Following the support of her partner and their families, she decided to return to education when Sadie was 1½.
“I was doing a bookkeeping and payroll course with Limerick college of further education. I came across the accounting technicians apprenticeship by chance, I just saw an Instagram post, and it looked really interesting. I realised I really liked accountancy and really enjoyed it,” she said.
Her new field is vastly different from her first course, she acknowledges, a purposeful decision due to the job opportunities.
“To be honest, finance was more secure. My father owns his own business, I had helped my mum with the accounts side and getting it ready for the accountant. I knew I liked the work, it’s either black or white,” she says.
“When I came across the bookkeeping and payroll course, I knew it was a secure industry. It’s recession-proof and I just thought it was the best bet to make, and I really enjoyed it.”

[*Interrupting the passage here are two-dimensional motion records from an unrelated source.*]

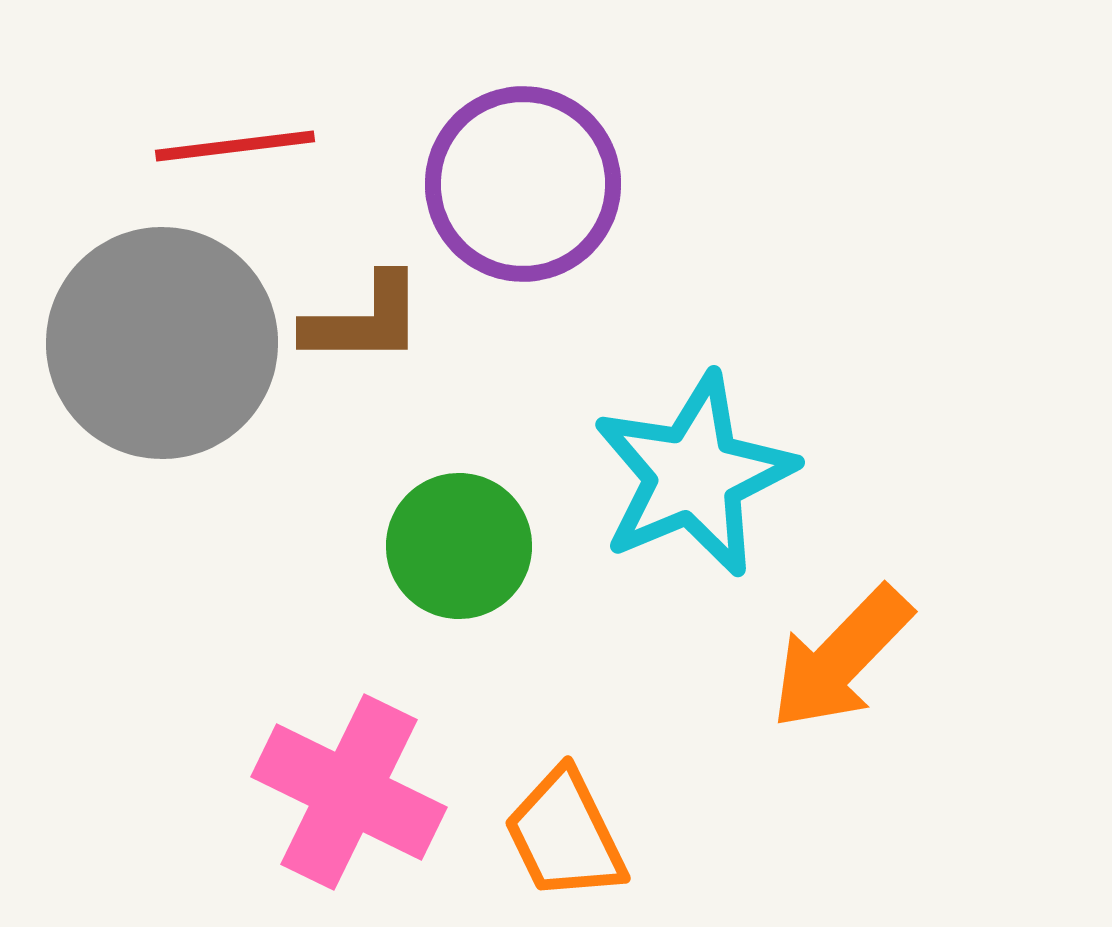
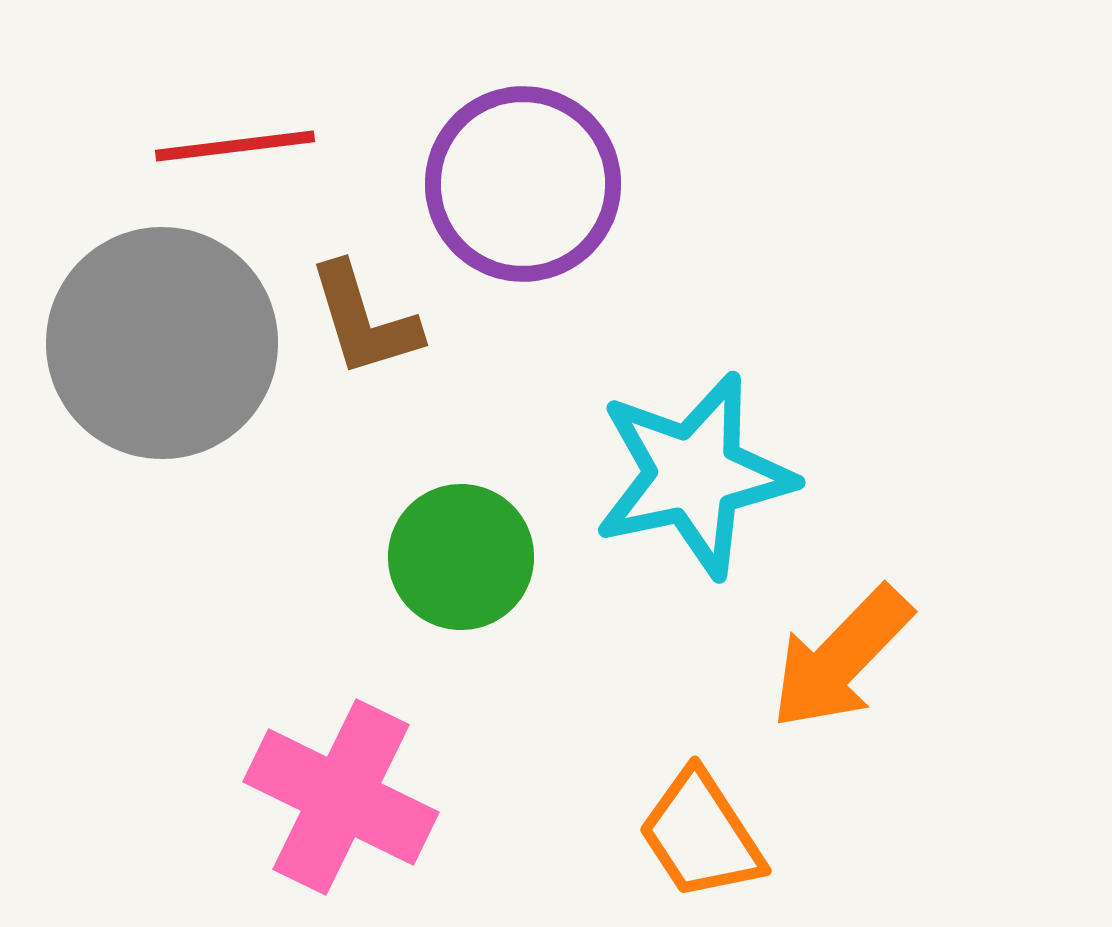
brown L-shape: rotated 73 degrees clockwise
cyan star: rotated 11 degrees clockwise
green circle: moved 2 px right, 11 px down
pink cross: moved 8 px left, 5 px down
orange trapezoid: moved 136 px right; rotated 7 degrees counterclockwise
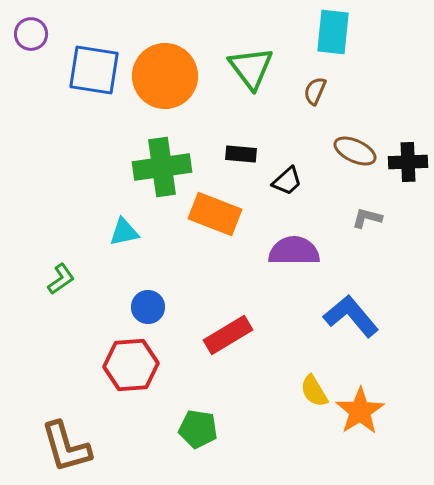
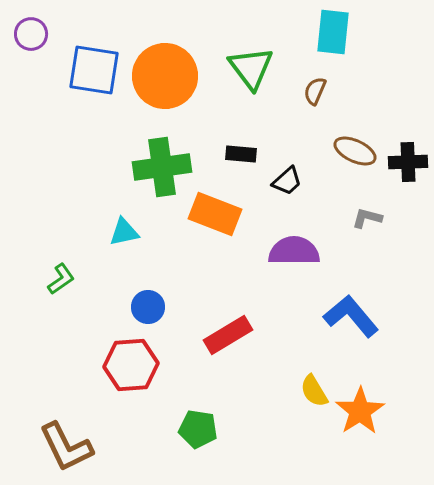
brown L-shape: rotated 10 degrees counterclockwise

She adds: “I wasn’t a mathematical person in school, I did ordinary maths. I didn’t even entertain it when I was 18, it wasn’t until I had someone relying on me to provide that I thought I wanted to do something more stable and secure.”
Returning to education this time was different, but made easier by the fantastic support network she has, Ms Ryan says.
“I have so many people who have my back and help me to keep going. My partner was studying mechanical engineering at the same time, so she was able to go into the creche in UL. That was really handy,” she adds.
“There was a lot of help academically, they [their families] took Sadie for a few hours while I studied. It’s not the usual, I’m aware there are so many young parents who don’t have that support, I’ve just been very lucky.”
Despite the challenges it brought, Ms Ryan says it was worth it: “It was hard, but you have someone relying on you, it’s not just you, which kind of drives you more to be better and do better.”
Ms Ryan has now completed her bookkeeping and payroll course, and is currently undertaking the Accounting Technicians of Ireland apprenticeship.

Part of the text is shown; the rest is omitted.